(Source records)
# # # #
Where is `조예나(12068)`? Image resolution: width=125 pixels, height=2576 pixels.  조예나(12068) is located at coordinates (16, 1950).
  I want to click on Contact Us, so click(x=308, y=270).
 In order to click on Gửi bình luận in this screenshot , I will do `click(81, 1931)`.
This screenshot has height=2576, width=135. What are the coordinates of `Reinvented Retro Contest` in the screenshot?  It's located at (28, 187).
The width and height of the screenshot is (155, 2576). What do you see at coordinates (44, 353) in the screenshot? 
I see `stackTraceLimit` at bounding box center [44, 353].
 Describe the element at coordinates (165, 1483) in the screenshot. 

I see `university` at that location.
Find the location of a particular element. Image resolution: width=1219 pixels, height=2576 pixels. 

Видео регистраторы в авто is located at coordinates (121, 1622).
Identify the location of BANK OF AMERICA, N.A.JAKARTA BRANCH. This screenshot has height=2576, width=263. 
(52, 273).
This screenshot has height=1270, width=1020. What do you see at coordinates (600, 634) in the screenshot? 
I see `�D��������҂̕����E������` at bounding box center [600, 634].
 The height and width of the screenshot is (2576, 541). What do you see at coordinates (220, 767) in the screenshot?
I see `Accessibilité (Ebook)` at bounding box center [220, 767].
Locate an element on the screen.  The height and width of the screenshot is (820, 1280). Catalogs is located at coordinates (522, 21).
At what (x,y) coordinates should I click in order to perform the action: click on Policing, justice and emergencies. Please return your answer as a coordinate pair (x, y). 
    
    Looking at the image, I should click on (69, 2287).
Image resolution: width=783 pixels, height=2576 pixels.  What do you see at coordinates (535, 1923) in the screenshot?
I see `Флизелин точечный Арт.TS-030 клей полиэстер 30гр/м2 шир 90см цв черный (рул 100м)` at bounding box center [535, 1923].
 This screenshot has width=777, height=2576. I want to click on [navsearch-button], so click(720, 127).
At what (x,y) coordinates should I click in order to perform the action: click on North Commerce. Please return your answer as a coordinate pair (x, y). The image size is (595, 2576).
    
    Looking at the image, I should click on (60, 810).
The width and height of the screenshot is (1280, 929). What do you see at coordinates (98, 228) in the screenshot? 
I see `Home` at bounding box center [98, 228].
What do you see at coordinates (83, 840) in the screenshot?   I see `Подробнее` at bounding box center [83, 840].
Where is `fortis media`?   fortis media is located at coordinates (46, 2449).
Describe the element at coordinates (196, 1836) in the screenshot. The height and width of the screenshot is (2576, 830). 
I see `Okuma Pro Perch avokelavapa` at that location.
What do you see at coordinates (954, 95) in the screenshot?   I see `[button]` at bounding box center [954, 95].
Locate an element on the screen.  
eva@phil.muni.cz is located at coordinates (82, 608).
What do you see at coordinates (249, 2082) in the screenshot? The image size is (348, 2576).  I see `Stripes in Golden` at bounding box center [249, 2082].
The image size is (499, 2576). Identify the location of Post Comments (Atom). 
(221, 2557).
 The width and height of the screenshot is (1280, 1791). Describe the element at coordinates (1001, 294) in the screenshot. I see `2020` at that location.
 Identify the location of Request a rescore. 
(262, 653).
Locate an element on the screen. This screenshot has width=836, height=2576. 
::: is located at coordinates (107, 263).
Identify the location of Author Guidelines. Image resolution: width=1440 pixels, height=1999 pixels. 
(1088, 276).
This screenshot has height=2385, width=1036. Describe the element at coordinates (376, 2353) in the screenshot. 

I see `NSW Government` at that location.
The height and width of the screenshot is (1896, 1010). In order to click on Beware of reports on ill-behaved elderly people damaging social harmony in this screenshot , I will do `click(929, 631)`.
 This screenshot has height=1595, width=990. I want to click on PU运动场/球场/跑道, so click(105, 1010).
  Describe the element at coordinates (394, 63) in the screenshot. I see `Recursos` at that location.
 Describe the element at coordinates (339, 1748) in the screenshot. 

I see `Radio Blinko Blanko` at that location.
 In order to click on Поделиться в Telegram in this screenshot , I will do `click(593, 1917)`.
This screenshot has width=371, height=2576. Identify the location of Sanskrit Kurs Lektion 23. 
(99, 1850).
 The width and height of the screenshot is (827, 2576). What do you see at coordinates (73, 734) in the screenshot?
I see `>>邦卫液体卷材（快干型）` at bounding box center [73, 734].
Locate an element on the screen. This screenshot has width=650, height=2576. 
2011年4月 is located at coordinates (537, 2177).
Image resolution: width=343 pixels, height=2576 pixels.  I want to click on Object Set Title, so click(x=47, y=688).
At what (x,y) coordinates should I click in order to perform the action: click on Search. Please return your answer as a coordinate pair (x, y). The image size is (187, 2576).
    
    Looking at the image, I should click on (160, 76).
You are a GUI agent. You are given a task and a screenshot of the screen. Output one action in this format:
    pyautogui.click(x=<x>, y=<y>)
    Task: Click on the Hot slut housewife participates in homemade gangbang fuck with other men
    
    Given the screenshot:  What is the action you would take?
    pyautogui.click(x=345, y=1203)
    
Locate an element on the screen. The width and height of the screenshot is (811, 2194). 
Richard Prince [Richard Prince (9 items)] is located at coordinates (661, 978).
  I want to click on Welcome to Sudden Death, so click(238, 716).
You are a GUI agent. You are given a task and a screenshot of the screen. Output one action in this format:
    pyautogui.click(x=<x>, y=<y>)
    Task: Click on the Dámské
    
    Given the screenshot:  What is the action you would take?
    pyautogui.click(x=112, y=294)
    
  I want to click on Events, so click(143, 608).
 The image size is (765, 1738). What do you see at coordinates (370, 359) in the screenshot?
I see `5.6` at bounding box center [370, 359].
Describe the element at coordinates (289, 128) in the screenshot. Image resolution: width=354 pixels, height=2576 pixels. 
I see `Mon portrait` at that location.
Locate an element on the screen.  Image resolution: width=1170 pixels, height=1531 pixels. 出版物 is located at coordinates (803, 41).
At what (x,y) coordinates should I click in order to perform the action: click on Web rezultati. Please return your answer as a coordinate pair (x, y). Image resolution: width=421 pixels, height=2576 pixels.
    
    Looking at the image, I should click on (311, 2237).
# # # #
**Your assignment**
All entries above are to be transcribed verbatim.

**Exercise solution**
Where is `조예나(12068)`? Image resolution: width=125 pixels, height=2576 pixels.  조예나(12068) is located at coordinates (16, 1950).
  I want to click on Contact Us, so click(x=308, y=270).
 In order to click on Gửi bình luận in this screenshot , I will do `click(81, 1931)`.
This screenshot has height=2576, width=135. What are the coordinates of `Reinvented Retro Contest` in the screenshot?  It's located at (28, 187).
The width and height of the screenshot is (155, 2576). What do you see at coordinates (44, 353) in the screenshot? 
I see `stackTraceLimit` at bounding box center [44, 353].
 Describe the element at coordinates (165, 1483) in the screenshot. 

I see `university` at that location.
Find the location of a particular element. Image resolution: width=1219 pixels, height=2576 pixels. 

Видео регистраторы в авто is located at coordinates (121, 1622).
Identify the location of BANK OF AMERICA, N.A.JAKARTA BRANCH. This screenshot has height=2576, width=263. 
(52, 273).
This screenshot has height=1270, width=1020. What do you see at coordinates (600, 634) in the screenshot? 
I see `�D��������҂̕����E������` at bounding box center [600, 634].
 The height and width of the screenshot is (2576, 541). What do you see at coordinates (220, 767) in the screenshot?
I see `Accessibilité (Ebook)` at bounding box center [220, 767].
Locate an element on the screen.  The height and width of the screenshot is (820, 1280). Catalogs is located at coordinates (522, 21).
At what (x,y) coordinates should I click in order to perform the action: click on Policing, justice and emergencies. Please return your answer as a coordinate pair (x, y). 
    
    Looking at the image, I should click on (69, 2287).
Image resolution: width=783 pixels, height=2576 pixels.  What do you see at coordinates (535, 1923) in the screenshot?
I see `Флизелин точечный Арт.TS-030 клей полиэстер 30гр/м2 шир 90см цв черный (рул 100м)` at bounding box center [535, 1923].
 This screenshot has width=777, height=2576. I want to click on [navsearch-button], so click(720, 127).
At what (x,y) coordinates should I click in order to perform the action: click on North Commerce. Please return your answer as a coordinate pair (x, y). The image size is (595, 2576).
    
    Looking at the image, I should click on (60, 810).
The width and height of the screenshot is (1280, 929). What do you see at coordinates (98, 228) in the screenshot? 
I see `Home` at bounding box center [98, 228].
What do you see at coordinates (83, 840) in the screenshot?   I see `Подробнее` at bounding box center [83, 840].
Where is `fortis media`?   fortis media is located at coordinates (46, 2449).
Describe the element at coordinates (196, 1836) in the screenshot. The height and width of the screenshot is (2576, 830). 
I see `Okuma Pro Perch avokelavapa` at that location.
What do you see at coordinates (954, 95) in the screenshot?   I see `[button]` at bounding box center [954, 95].
Locate an element on the screen.  
eva@phil.muni.cz is located at coordinates (82, 608).
What do you see at coordinates (249, 2082) in the screenshot? The image size is (348, 2576).  I see `Stripes in Golden` at bounding box center [249, 2082].
The image size is (499, 2576). Identify the location of Post Comments (Atom). 
(221, 2557).
 The width and height of the screenshot is (1280, 1791). Describe the element at coordinates (1001, 294) in the screenshot. I see `2020` at that location.
 Identify the location of Request a rescore. 
(262, 653).
Locate an element on the screen. This screenshot has width=836, height=2576. 
::: is located at coordinates (107, 263).
Identify the location of Author Guidelines. Image resolution: width=1440 pixels, height=1999 pixels. 
(1088, 276).
This screenshot has height=2385, width=1036. Describe the element at coordinates (376, 2353) in the screenshot. 

I see `NSW Government` at that location.
The height and width of the screenshot is (1896, 1010). In order to click on Beware of reports on ill-behaved elderly people damaging social harmony in this screenshot , I will do `click(929, 631)`.
 This screenshot has height=1595, width=990. I want to click on PU运动场/球场/跑道, so click(105, 1010).
  Describe the element at coordinates (394, 63) in the screenshot. I see `Recursos` at that location.
 Describe the element at coordinates (339, 1748) in the screenshot. 

I see `Radio Blinko Blanko` at that location.
 In order to click on Поделиться в Telegram in this screenshot , I will do `click(593, 1917)`.
This screenshot has width=371, height=2576. Identify the location of Sanskrit Kurs Lektion 23. 
(99, 1850).
 The width and height of the screenshot is (827, 2576). What do you see at coordinates (73, 734) in the screenshot?
I see `>>邦卫液体卷材（快干型）` at bounding box center [73, 734].
Locate an element on the screen. This screenshot has width=650, height=2576. 
2011年4月 is located at coordinates (537, 2177).
Image resolution: width=343 pixels, height=2576 pixels.  I want to click on Object Set Title, so click(x=47, y=688).
At what (x,y) coordinates should I click in order to perform the action: click on Search. Please return your answer as a coordinate pair (x, y). The image size is (187, 2576).
    
    Looking at the image, I should click on (160, 76).
You are a GUI agent. You are given a task and a screenshot of the screen. Output one action in this format:
    pyautogui.click(x=<x>, y=<y>)
    Task: Click on the Hot slut housewife participates in homemade gangbang fuck with other men
    
    Given the screenshot:  What is the action you would take?
    pyautogui.click(x=345, y=1203)
    
Locate an element on the screen. The width and height of the screenshot is (811, 2194). 
Richard Prince [Richard Prince (9 items)] is located at coordinates (661, 978).
  I want to click on Welcome to Sudden Death, so click(238, 716).
You are a GUI agent. You are given a task and a screenshot of the screen. Output one action in this format:
    pyautogui.click(x=<x>, y=<y>)
    Task: Click on the Dámské
    
    Given the screenshot:  What is the action you would take?
    pyautogui.click(x=112, y=294)
    
  I want to click on Events, so click(143, 608).
 The image size is (765, 1738). What do you see at coordinates (370, 359) in the screenshot?
I see `5.6` at bounding box center [370, 359].
Describe the element at coordinates (289, 128) in the screenshot. Image resolution: width=354 pixels, height=2576 pixels. 
I see `Mon portrait` at that location.
Locate an element on the screen.  Image resolution: width=1170 pixels, height=1531 pixels. 出版物 is located at coordinates (803, 41).
At what (x,y) coordinates should I click in order to perform the action: click on Web rezultati. Please return your answer as a coordinate pair (x, y). Image resolution: width=421 pixels, height=2576 pixels.
    
    Looking at the image, I should click on (311, 2237).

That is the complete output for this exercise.